◆ **EXERCISE**:
Which lines belong in your copy? Those from the start of the data through the line with "pour vous assurer", exactly as written, without any pictures.

Start of SOURCE INFORMATION

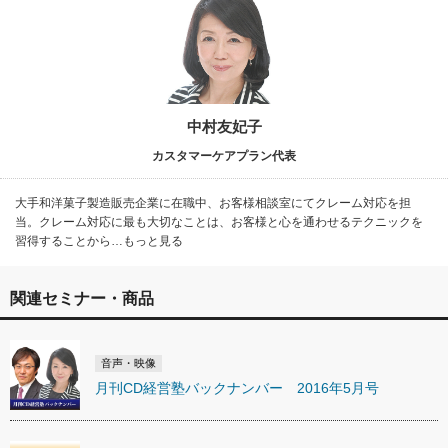
中村友妃子
カスタマーケアプラン代表
大手和洋菓子製造販売企業に在職中、お客様相談室にてクレーム対応を担
当。クレーム対応に最も大切なことは、お客様と心を通わせるテクニックを
習得することから…もっと見る
関連セミナー・商品
音声・映像
月刊CD経営塾バックナンバー 2016年5月号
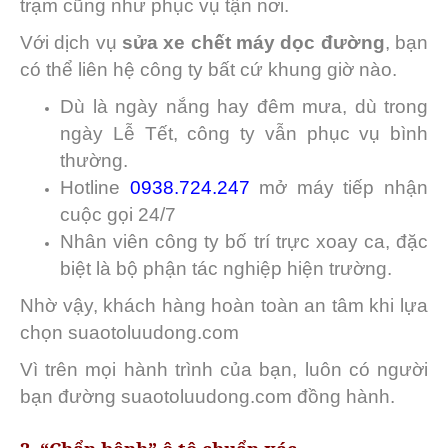
trạm cũng như phục vụ tận nơi.
Với dịch vụ
sửa xe chết máy dọc đường
, bạn
có thể liên hệ công ty bất cứ khung giờ nào.
Dù là ngày nắng hay đêm mưa, dù trong
ngày Lễ Tết, công ty vẫn phục vụ bình
thường.
Hotline
0938.724.247
mở máy tiếp nhận
cuộc gọi 24/7
Nhân viên công ty bố trí trực xoay ca, đặc
biệt là bộ phận tác nghiệp hiện trường.
Nhờ vậy, khách hàng hoàn toàn an tâm khi lựa
chọn suaotoluudong.com
Vì trên mọi hành trình của bạn, luôn có người
bạn đường suaotoluudong.com đồng hành.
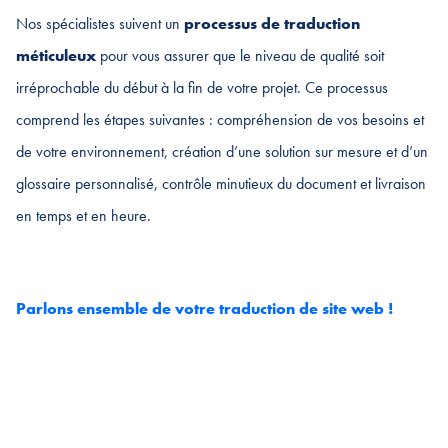
Nos spécialistes suivent un
processus de traduction
méticuleux
pour vous assurer que le niveau de qualité soit
irréprochable du début à la fin de votre projet. Ce processus
comprend les étapes suivantes : compréhension de vos besoins et
de votre environnement, création d’une solution sur mesure et d’un
glossaire personnalisé, contrôle minutieux du document et livraison
en temps et en heure.
Parlons ensemble de votre traduction de site web !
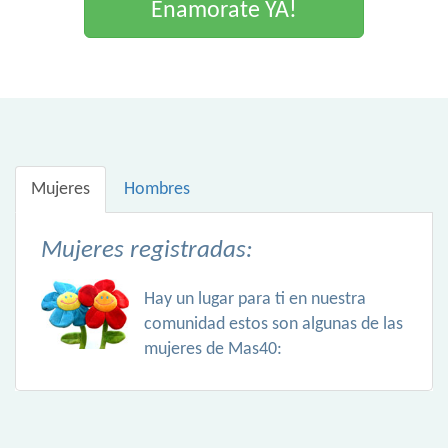
Enamorate YA!
Mujeres
Hombres
Mujeres registradas:
Hay un lugar para ti en nuestra
comunidad estos son algunas de las
mujeres de Mas40:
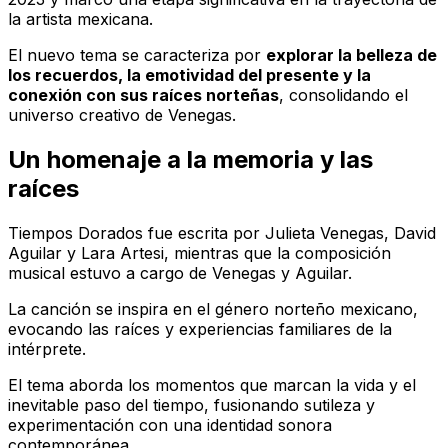
la artista mexicana.
El nuevo tema se caracteriza por
explorar la belleza de
los recuerdos, la emotividad del presente y la
conexión con sus raíces norteñas
, consolidando el
universo creativo de Venegas.
Un homenaje a la memoria y las
raíces
Tiempos Dorados
fue escrita por Julieta Venegas, David
Aguilar y Lara Artesi, mientras que la composición
musical estuvo a cargo de Venegas y Aguilar.
La canción se inspira en el género norteño mexicano,
evocando las raíces y experiencias familiares de la
intérprete.
El tema aborda los momentos que marcan la vida y el
inevitable paso del tiempo, fusionando sutileza y
experimentación con una identidad sonora
contemporánea.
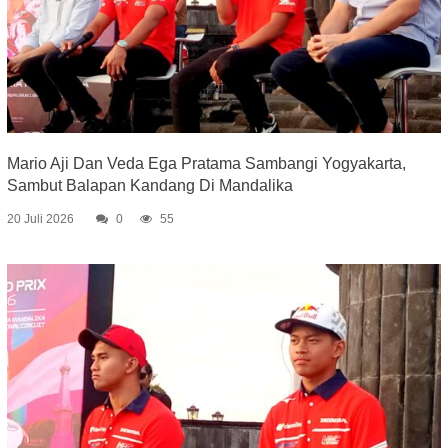
Mario Aji Dan Veda Ega Pratama Sambangi Yogyakarta,
Sambut Balapan Kandang Di Mandalika
20 Juli 2026
0
55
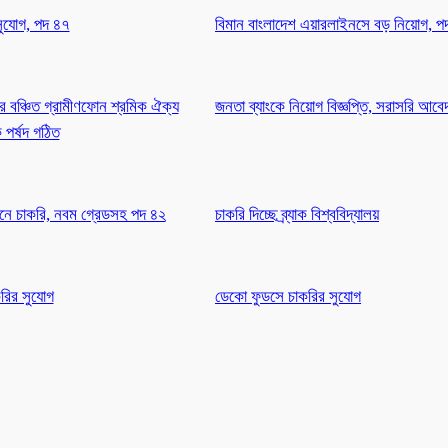
সুযোগ, পদ ৪৭
বিমান বাংলাদেশ এয়ারলাইনসে বড় নিয়োগ, 
র বঞ্চিত গ্রামীণফোন শ্রমিক ঐক্য
জনতা ব্যাংকে নিয়োগ বিজ্ঞপ্তি, সরাসরি আব
পর্ষদ গঠিত
অধীনে চাকরি, নবম গ্রেডসহ পদ ৪২
চাকরি দিচ্ছে ব্র্যাক বিশ্ববিদ্যালয়
করির সুযোগ
ডেকো ফুডসে চাকরির সুযোগ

End of SOURCE INFORMATION

◆ **RESPONSE TO THIS TASK**:
中村友妃子
カスタマーケアプラン代表
大手和洋菓子製造販売企業に在職中、お客様相談室にてクレーム対応を担
当。クレーム対応に最も大切なことは、お客様と心を通わせるテクニックを
習得することから…もっと見る
関連セミナー・商品
音声・映像
月刊CD経営塾バックナンバー 2016年5月号
trạm cũng như phục vụ tận nơi.
Với dịch vụ
sửa xe chết máy dọc đường
, bạn
có thể liên hệ công ty bất cứ khung giờ nào.
Dù là ngày nắng hay đêm mưa, dù trong
ngày Lễ Tết, công ty vẫn phục vụ bình
thường.
Hotline
0938.724.247
mở máy tiếp nhận
cuộc gọi 24/7
Nhân viên công ty bố trí trực xoay ca, đặc
biệt là bộ phận tác nghiệp hiện trường.
Nhờ vậy, khách hàng hoàn toàn an tâm khi lựa
chọn suaotoluudong.com
Vì trên mọi hành trình của bạn, luôn có người
bạn đường suaotoluudong.com đồng hành.
Nos spécialistes suivent un
processus de traduction
méticuleux
pour vous assurer que le niveau de qualité soit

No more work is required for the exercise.